Always working out the Bugs

If you’re the type of person that aspires to continuously improve yourself, you know what this design is about. The work never ends. This past year has brought that into focus more than ever for me as it put forth intense situation after intense situation to work through. There have been endless opinions to sort out, headlines to try not to react to rashly, constant reality checks to avoid slipping into despair or fury, and regular evaluations on where I stand mentally and how I feel about things that I typically don’t spend much time considering. 

I want to be the best I can be as a human and an artist. Compassion and empathy can be hard to muster at times when humanity feels like a maddening chaos engine, but it’s important, I think, to be in touch with those traits as those are going to keep us as a species from devolving into unchecked selfishness and violence. I won’t hop on a soapbox about my thoughts about that, that’s not what I’m here for. The connection between you and me is the daily work and tendency to screw up in spite of all our best efforts.

As an artist there is a daily pursuit of improving my technical skills but, more than that, improving my effectiveness in communicating through my art is key. There is a constant challenge in the question “what’s the point of this?”. Art can be easily dumped into the ‘nonessential’ category if taken at face value. Creating just to create something can be healing for the maker but does it serve a purpose for anyone else? Does what I make have to serve a purpose at all? In a world that is full of struggle and complications, is it selfish and meaningless to make art? I’m sure all creators feel this way sometimes. I just return to the knowledge that art has the ability to cut to deep concepts quickly if executed well and can transcend language and cultural barriers. Not only that, because we aren’t all cold, logic-based beings, art keeps the world interesting and pleasurable. Even art that tackles heavy subjects can be enjoyable to experience in a way that a long, dreary, boring essay like this sometimes cannot. SO, I still think art is important even if it feels like a frivolous luxury in the midst of serious worldwide drama.

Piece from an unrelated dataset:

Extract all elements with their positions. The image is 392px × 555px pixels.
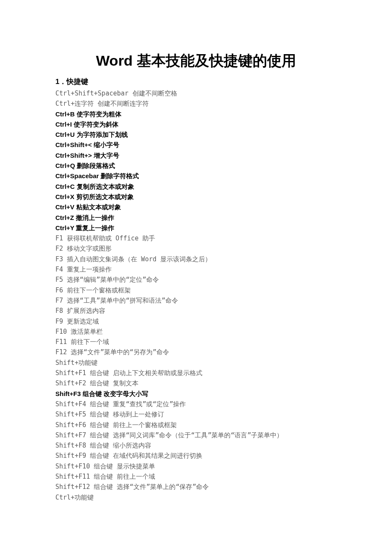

This design was inspired by those ideas in a big way, but ALSO, aesthetically, it pays tribute to grungy vintage tees (for which I am quite enthusiastic if you couldn’t tell!). I love when I see someone wearing an old, well-worn shirt featuring some weird design that refers to something incredibly specific and culturally irrelevant (think souvenir shirt from a beach or festival you’ve never heard of). I feel like it tells a more interesting story than a logo tee or merchandise from a movie franchise… but that’s just me! I like to wonder what the shirt means to them. Do they just feel good wearing it? Does the design have some relevance to them or did they find it at a thrift store? How many people rocked that shirt before them? 
These are the things I think about while the world moves by... Probably explains a lot.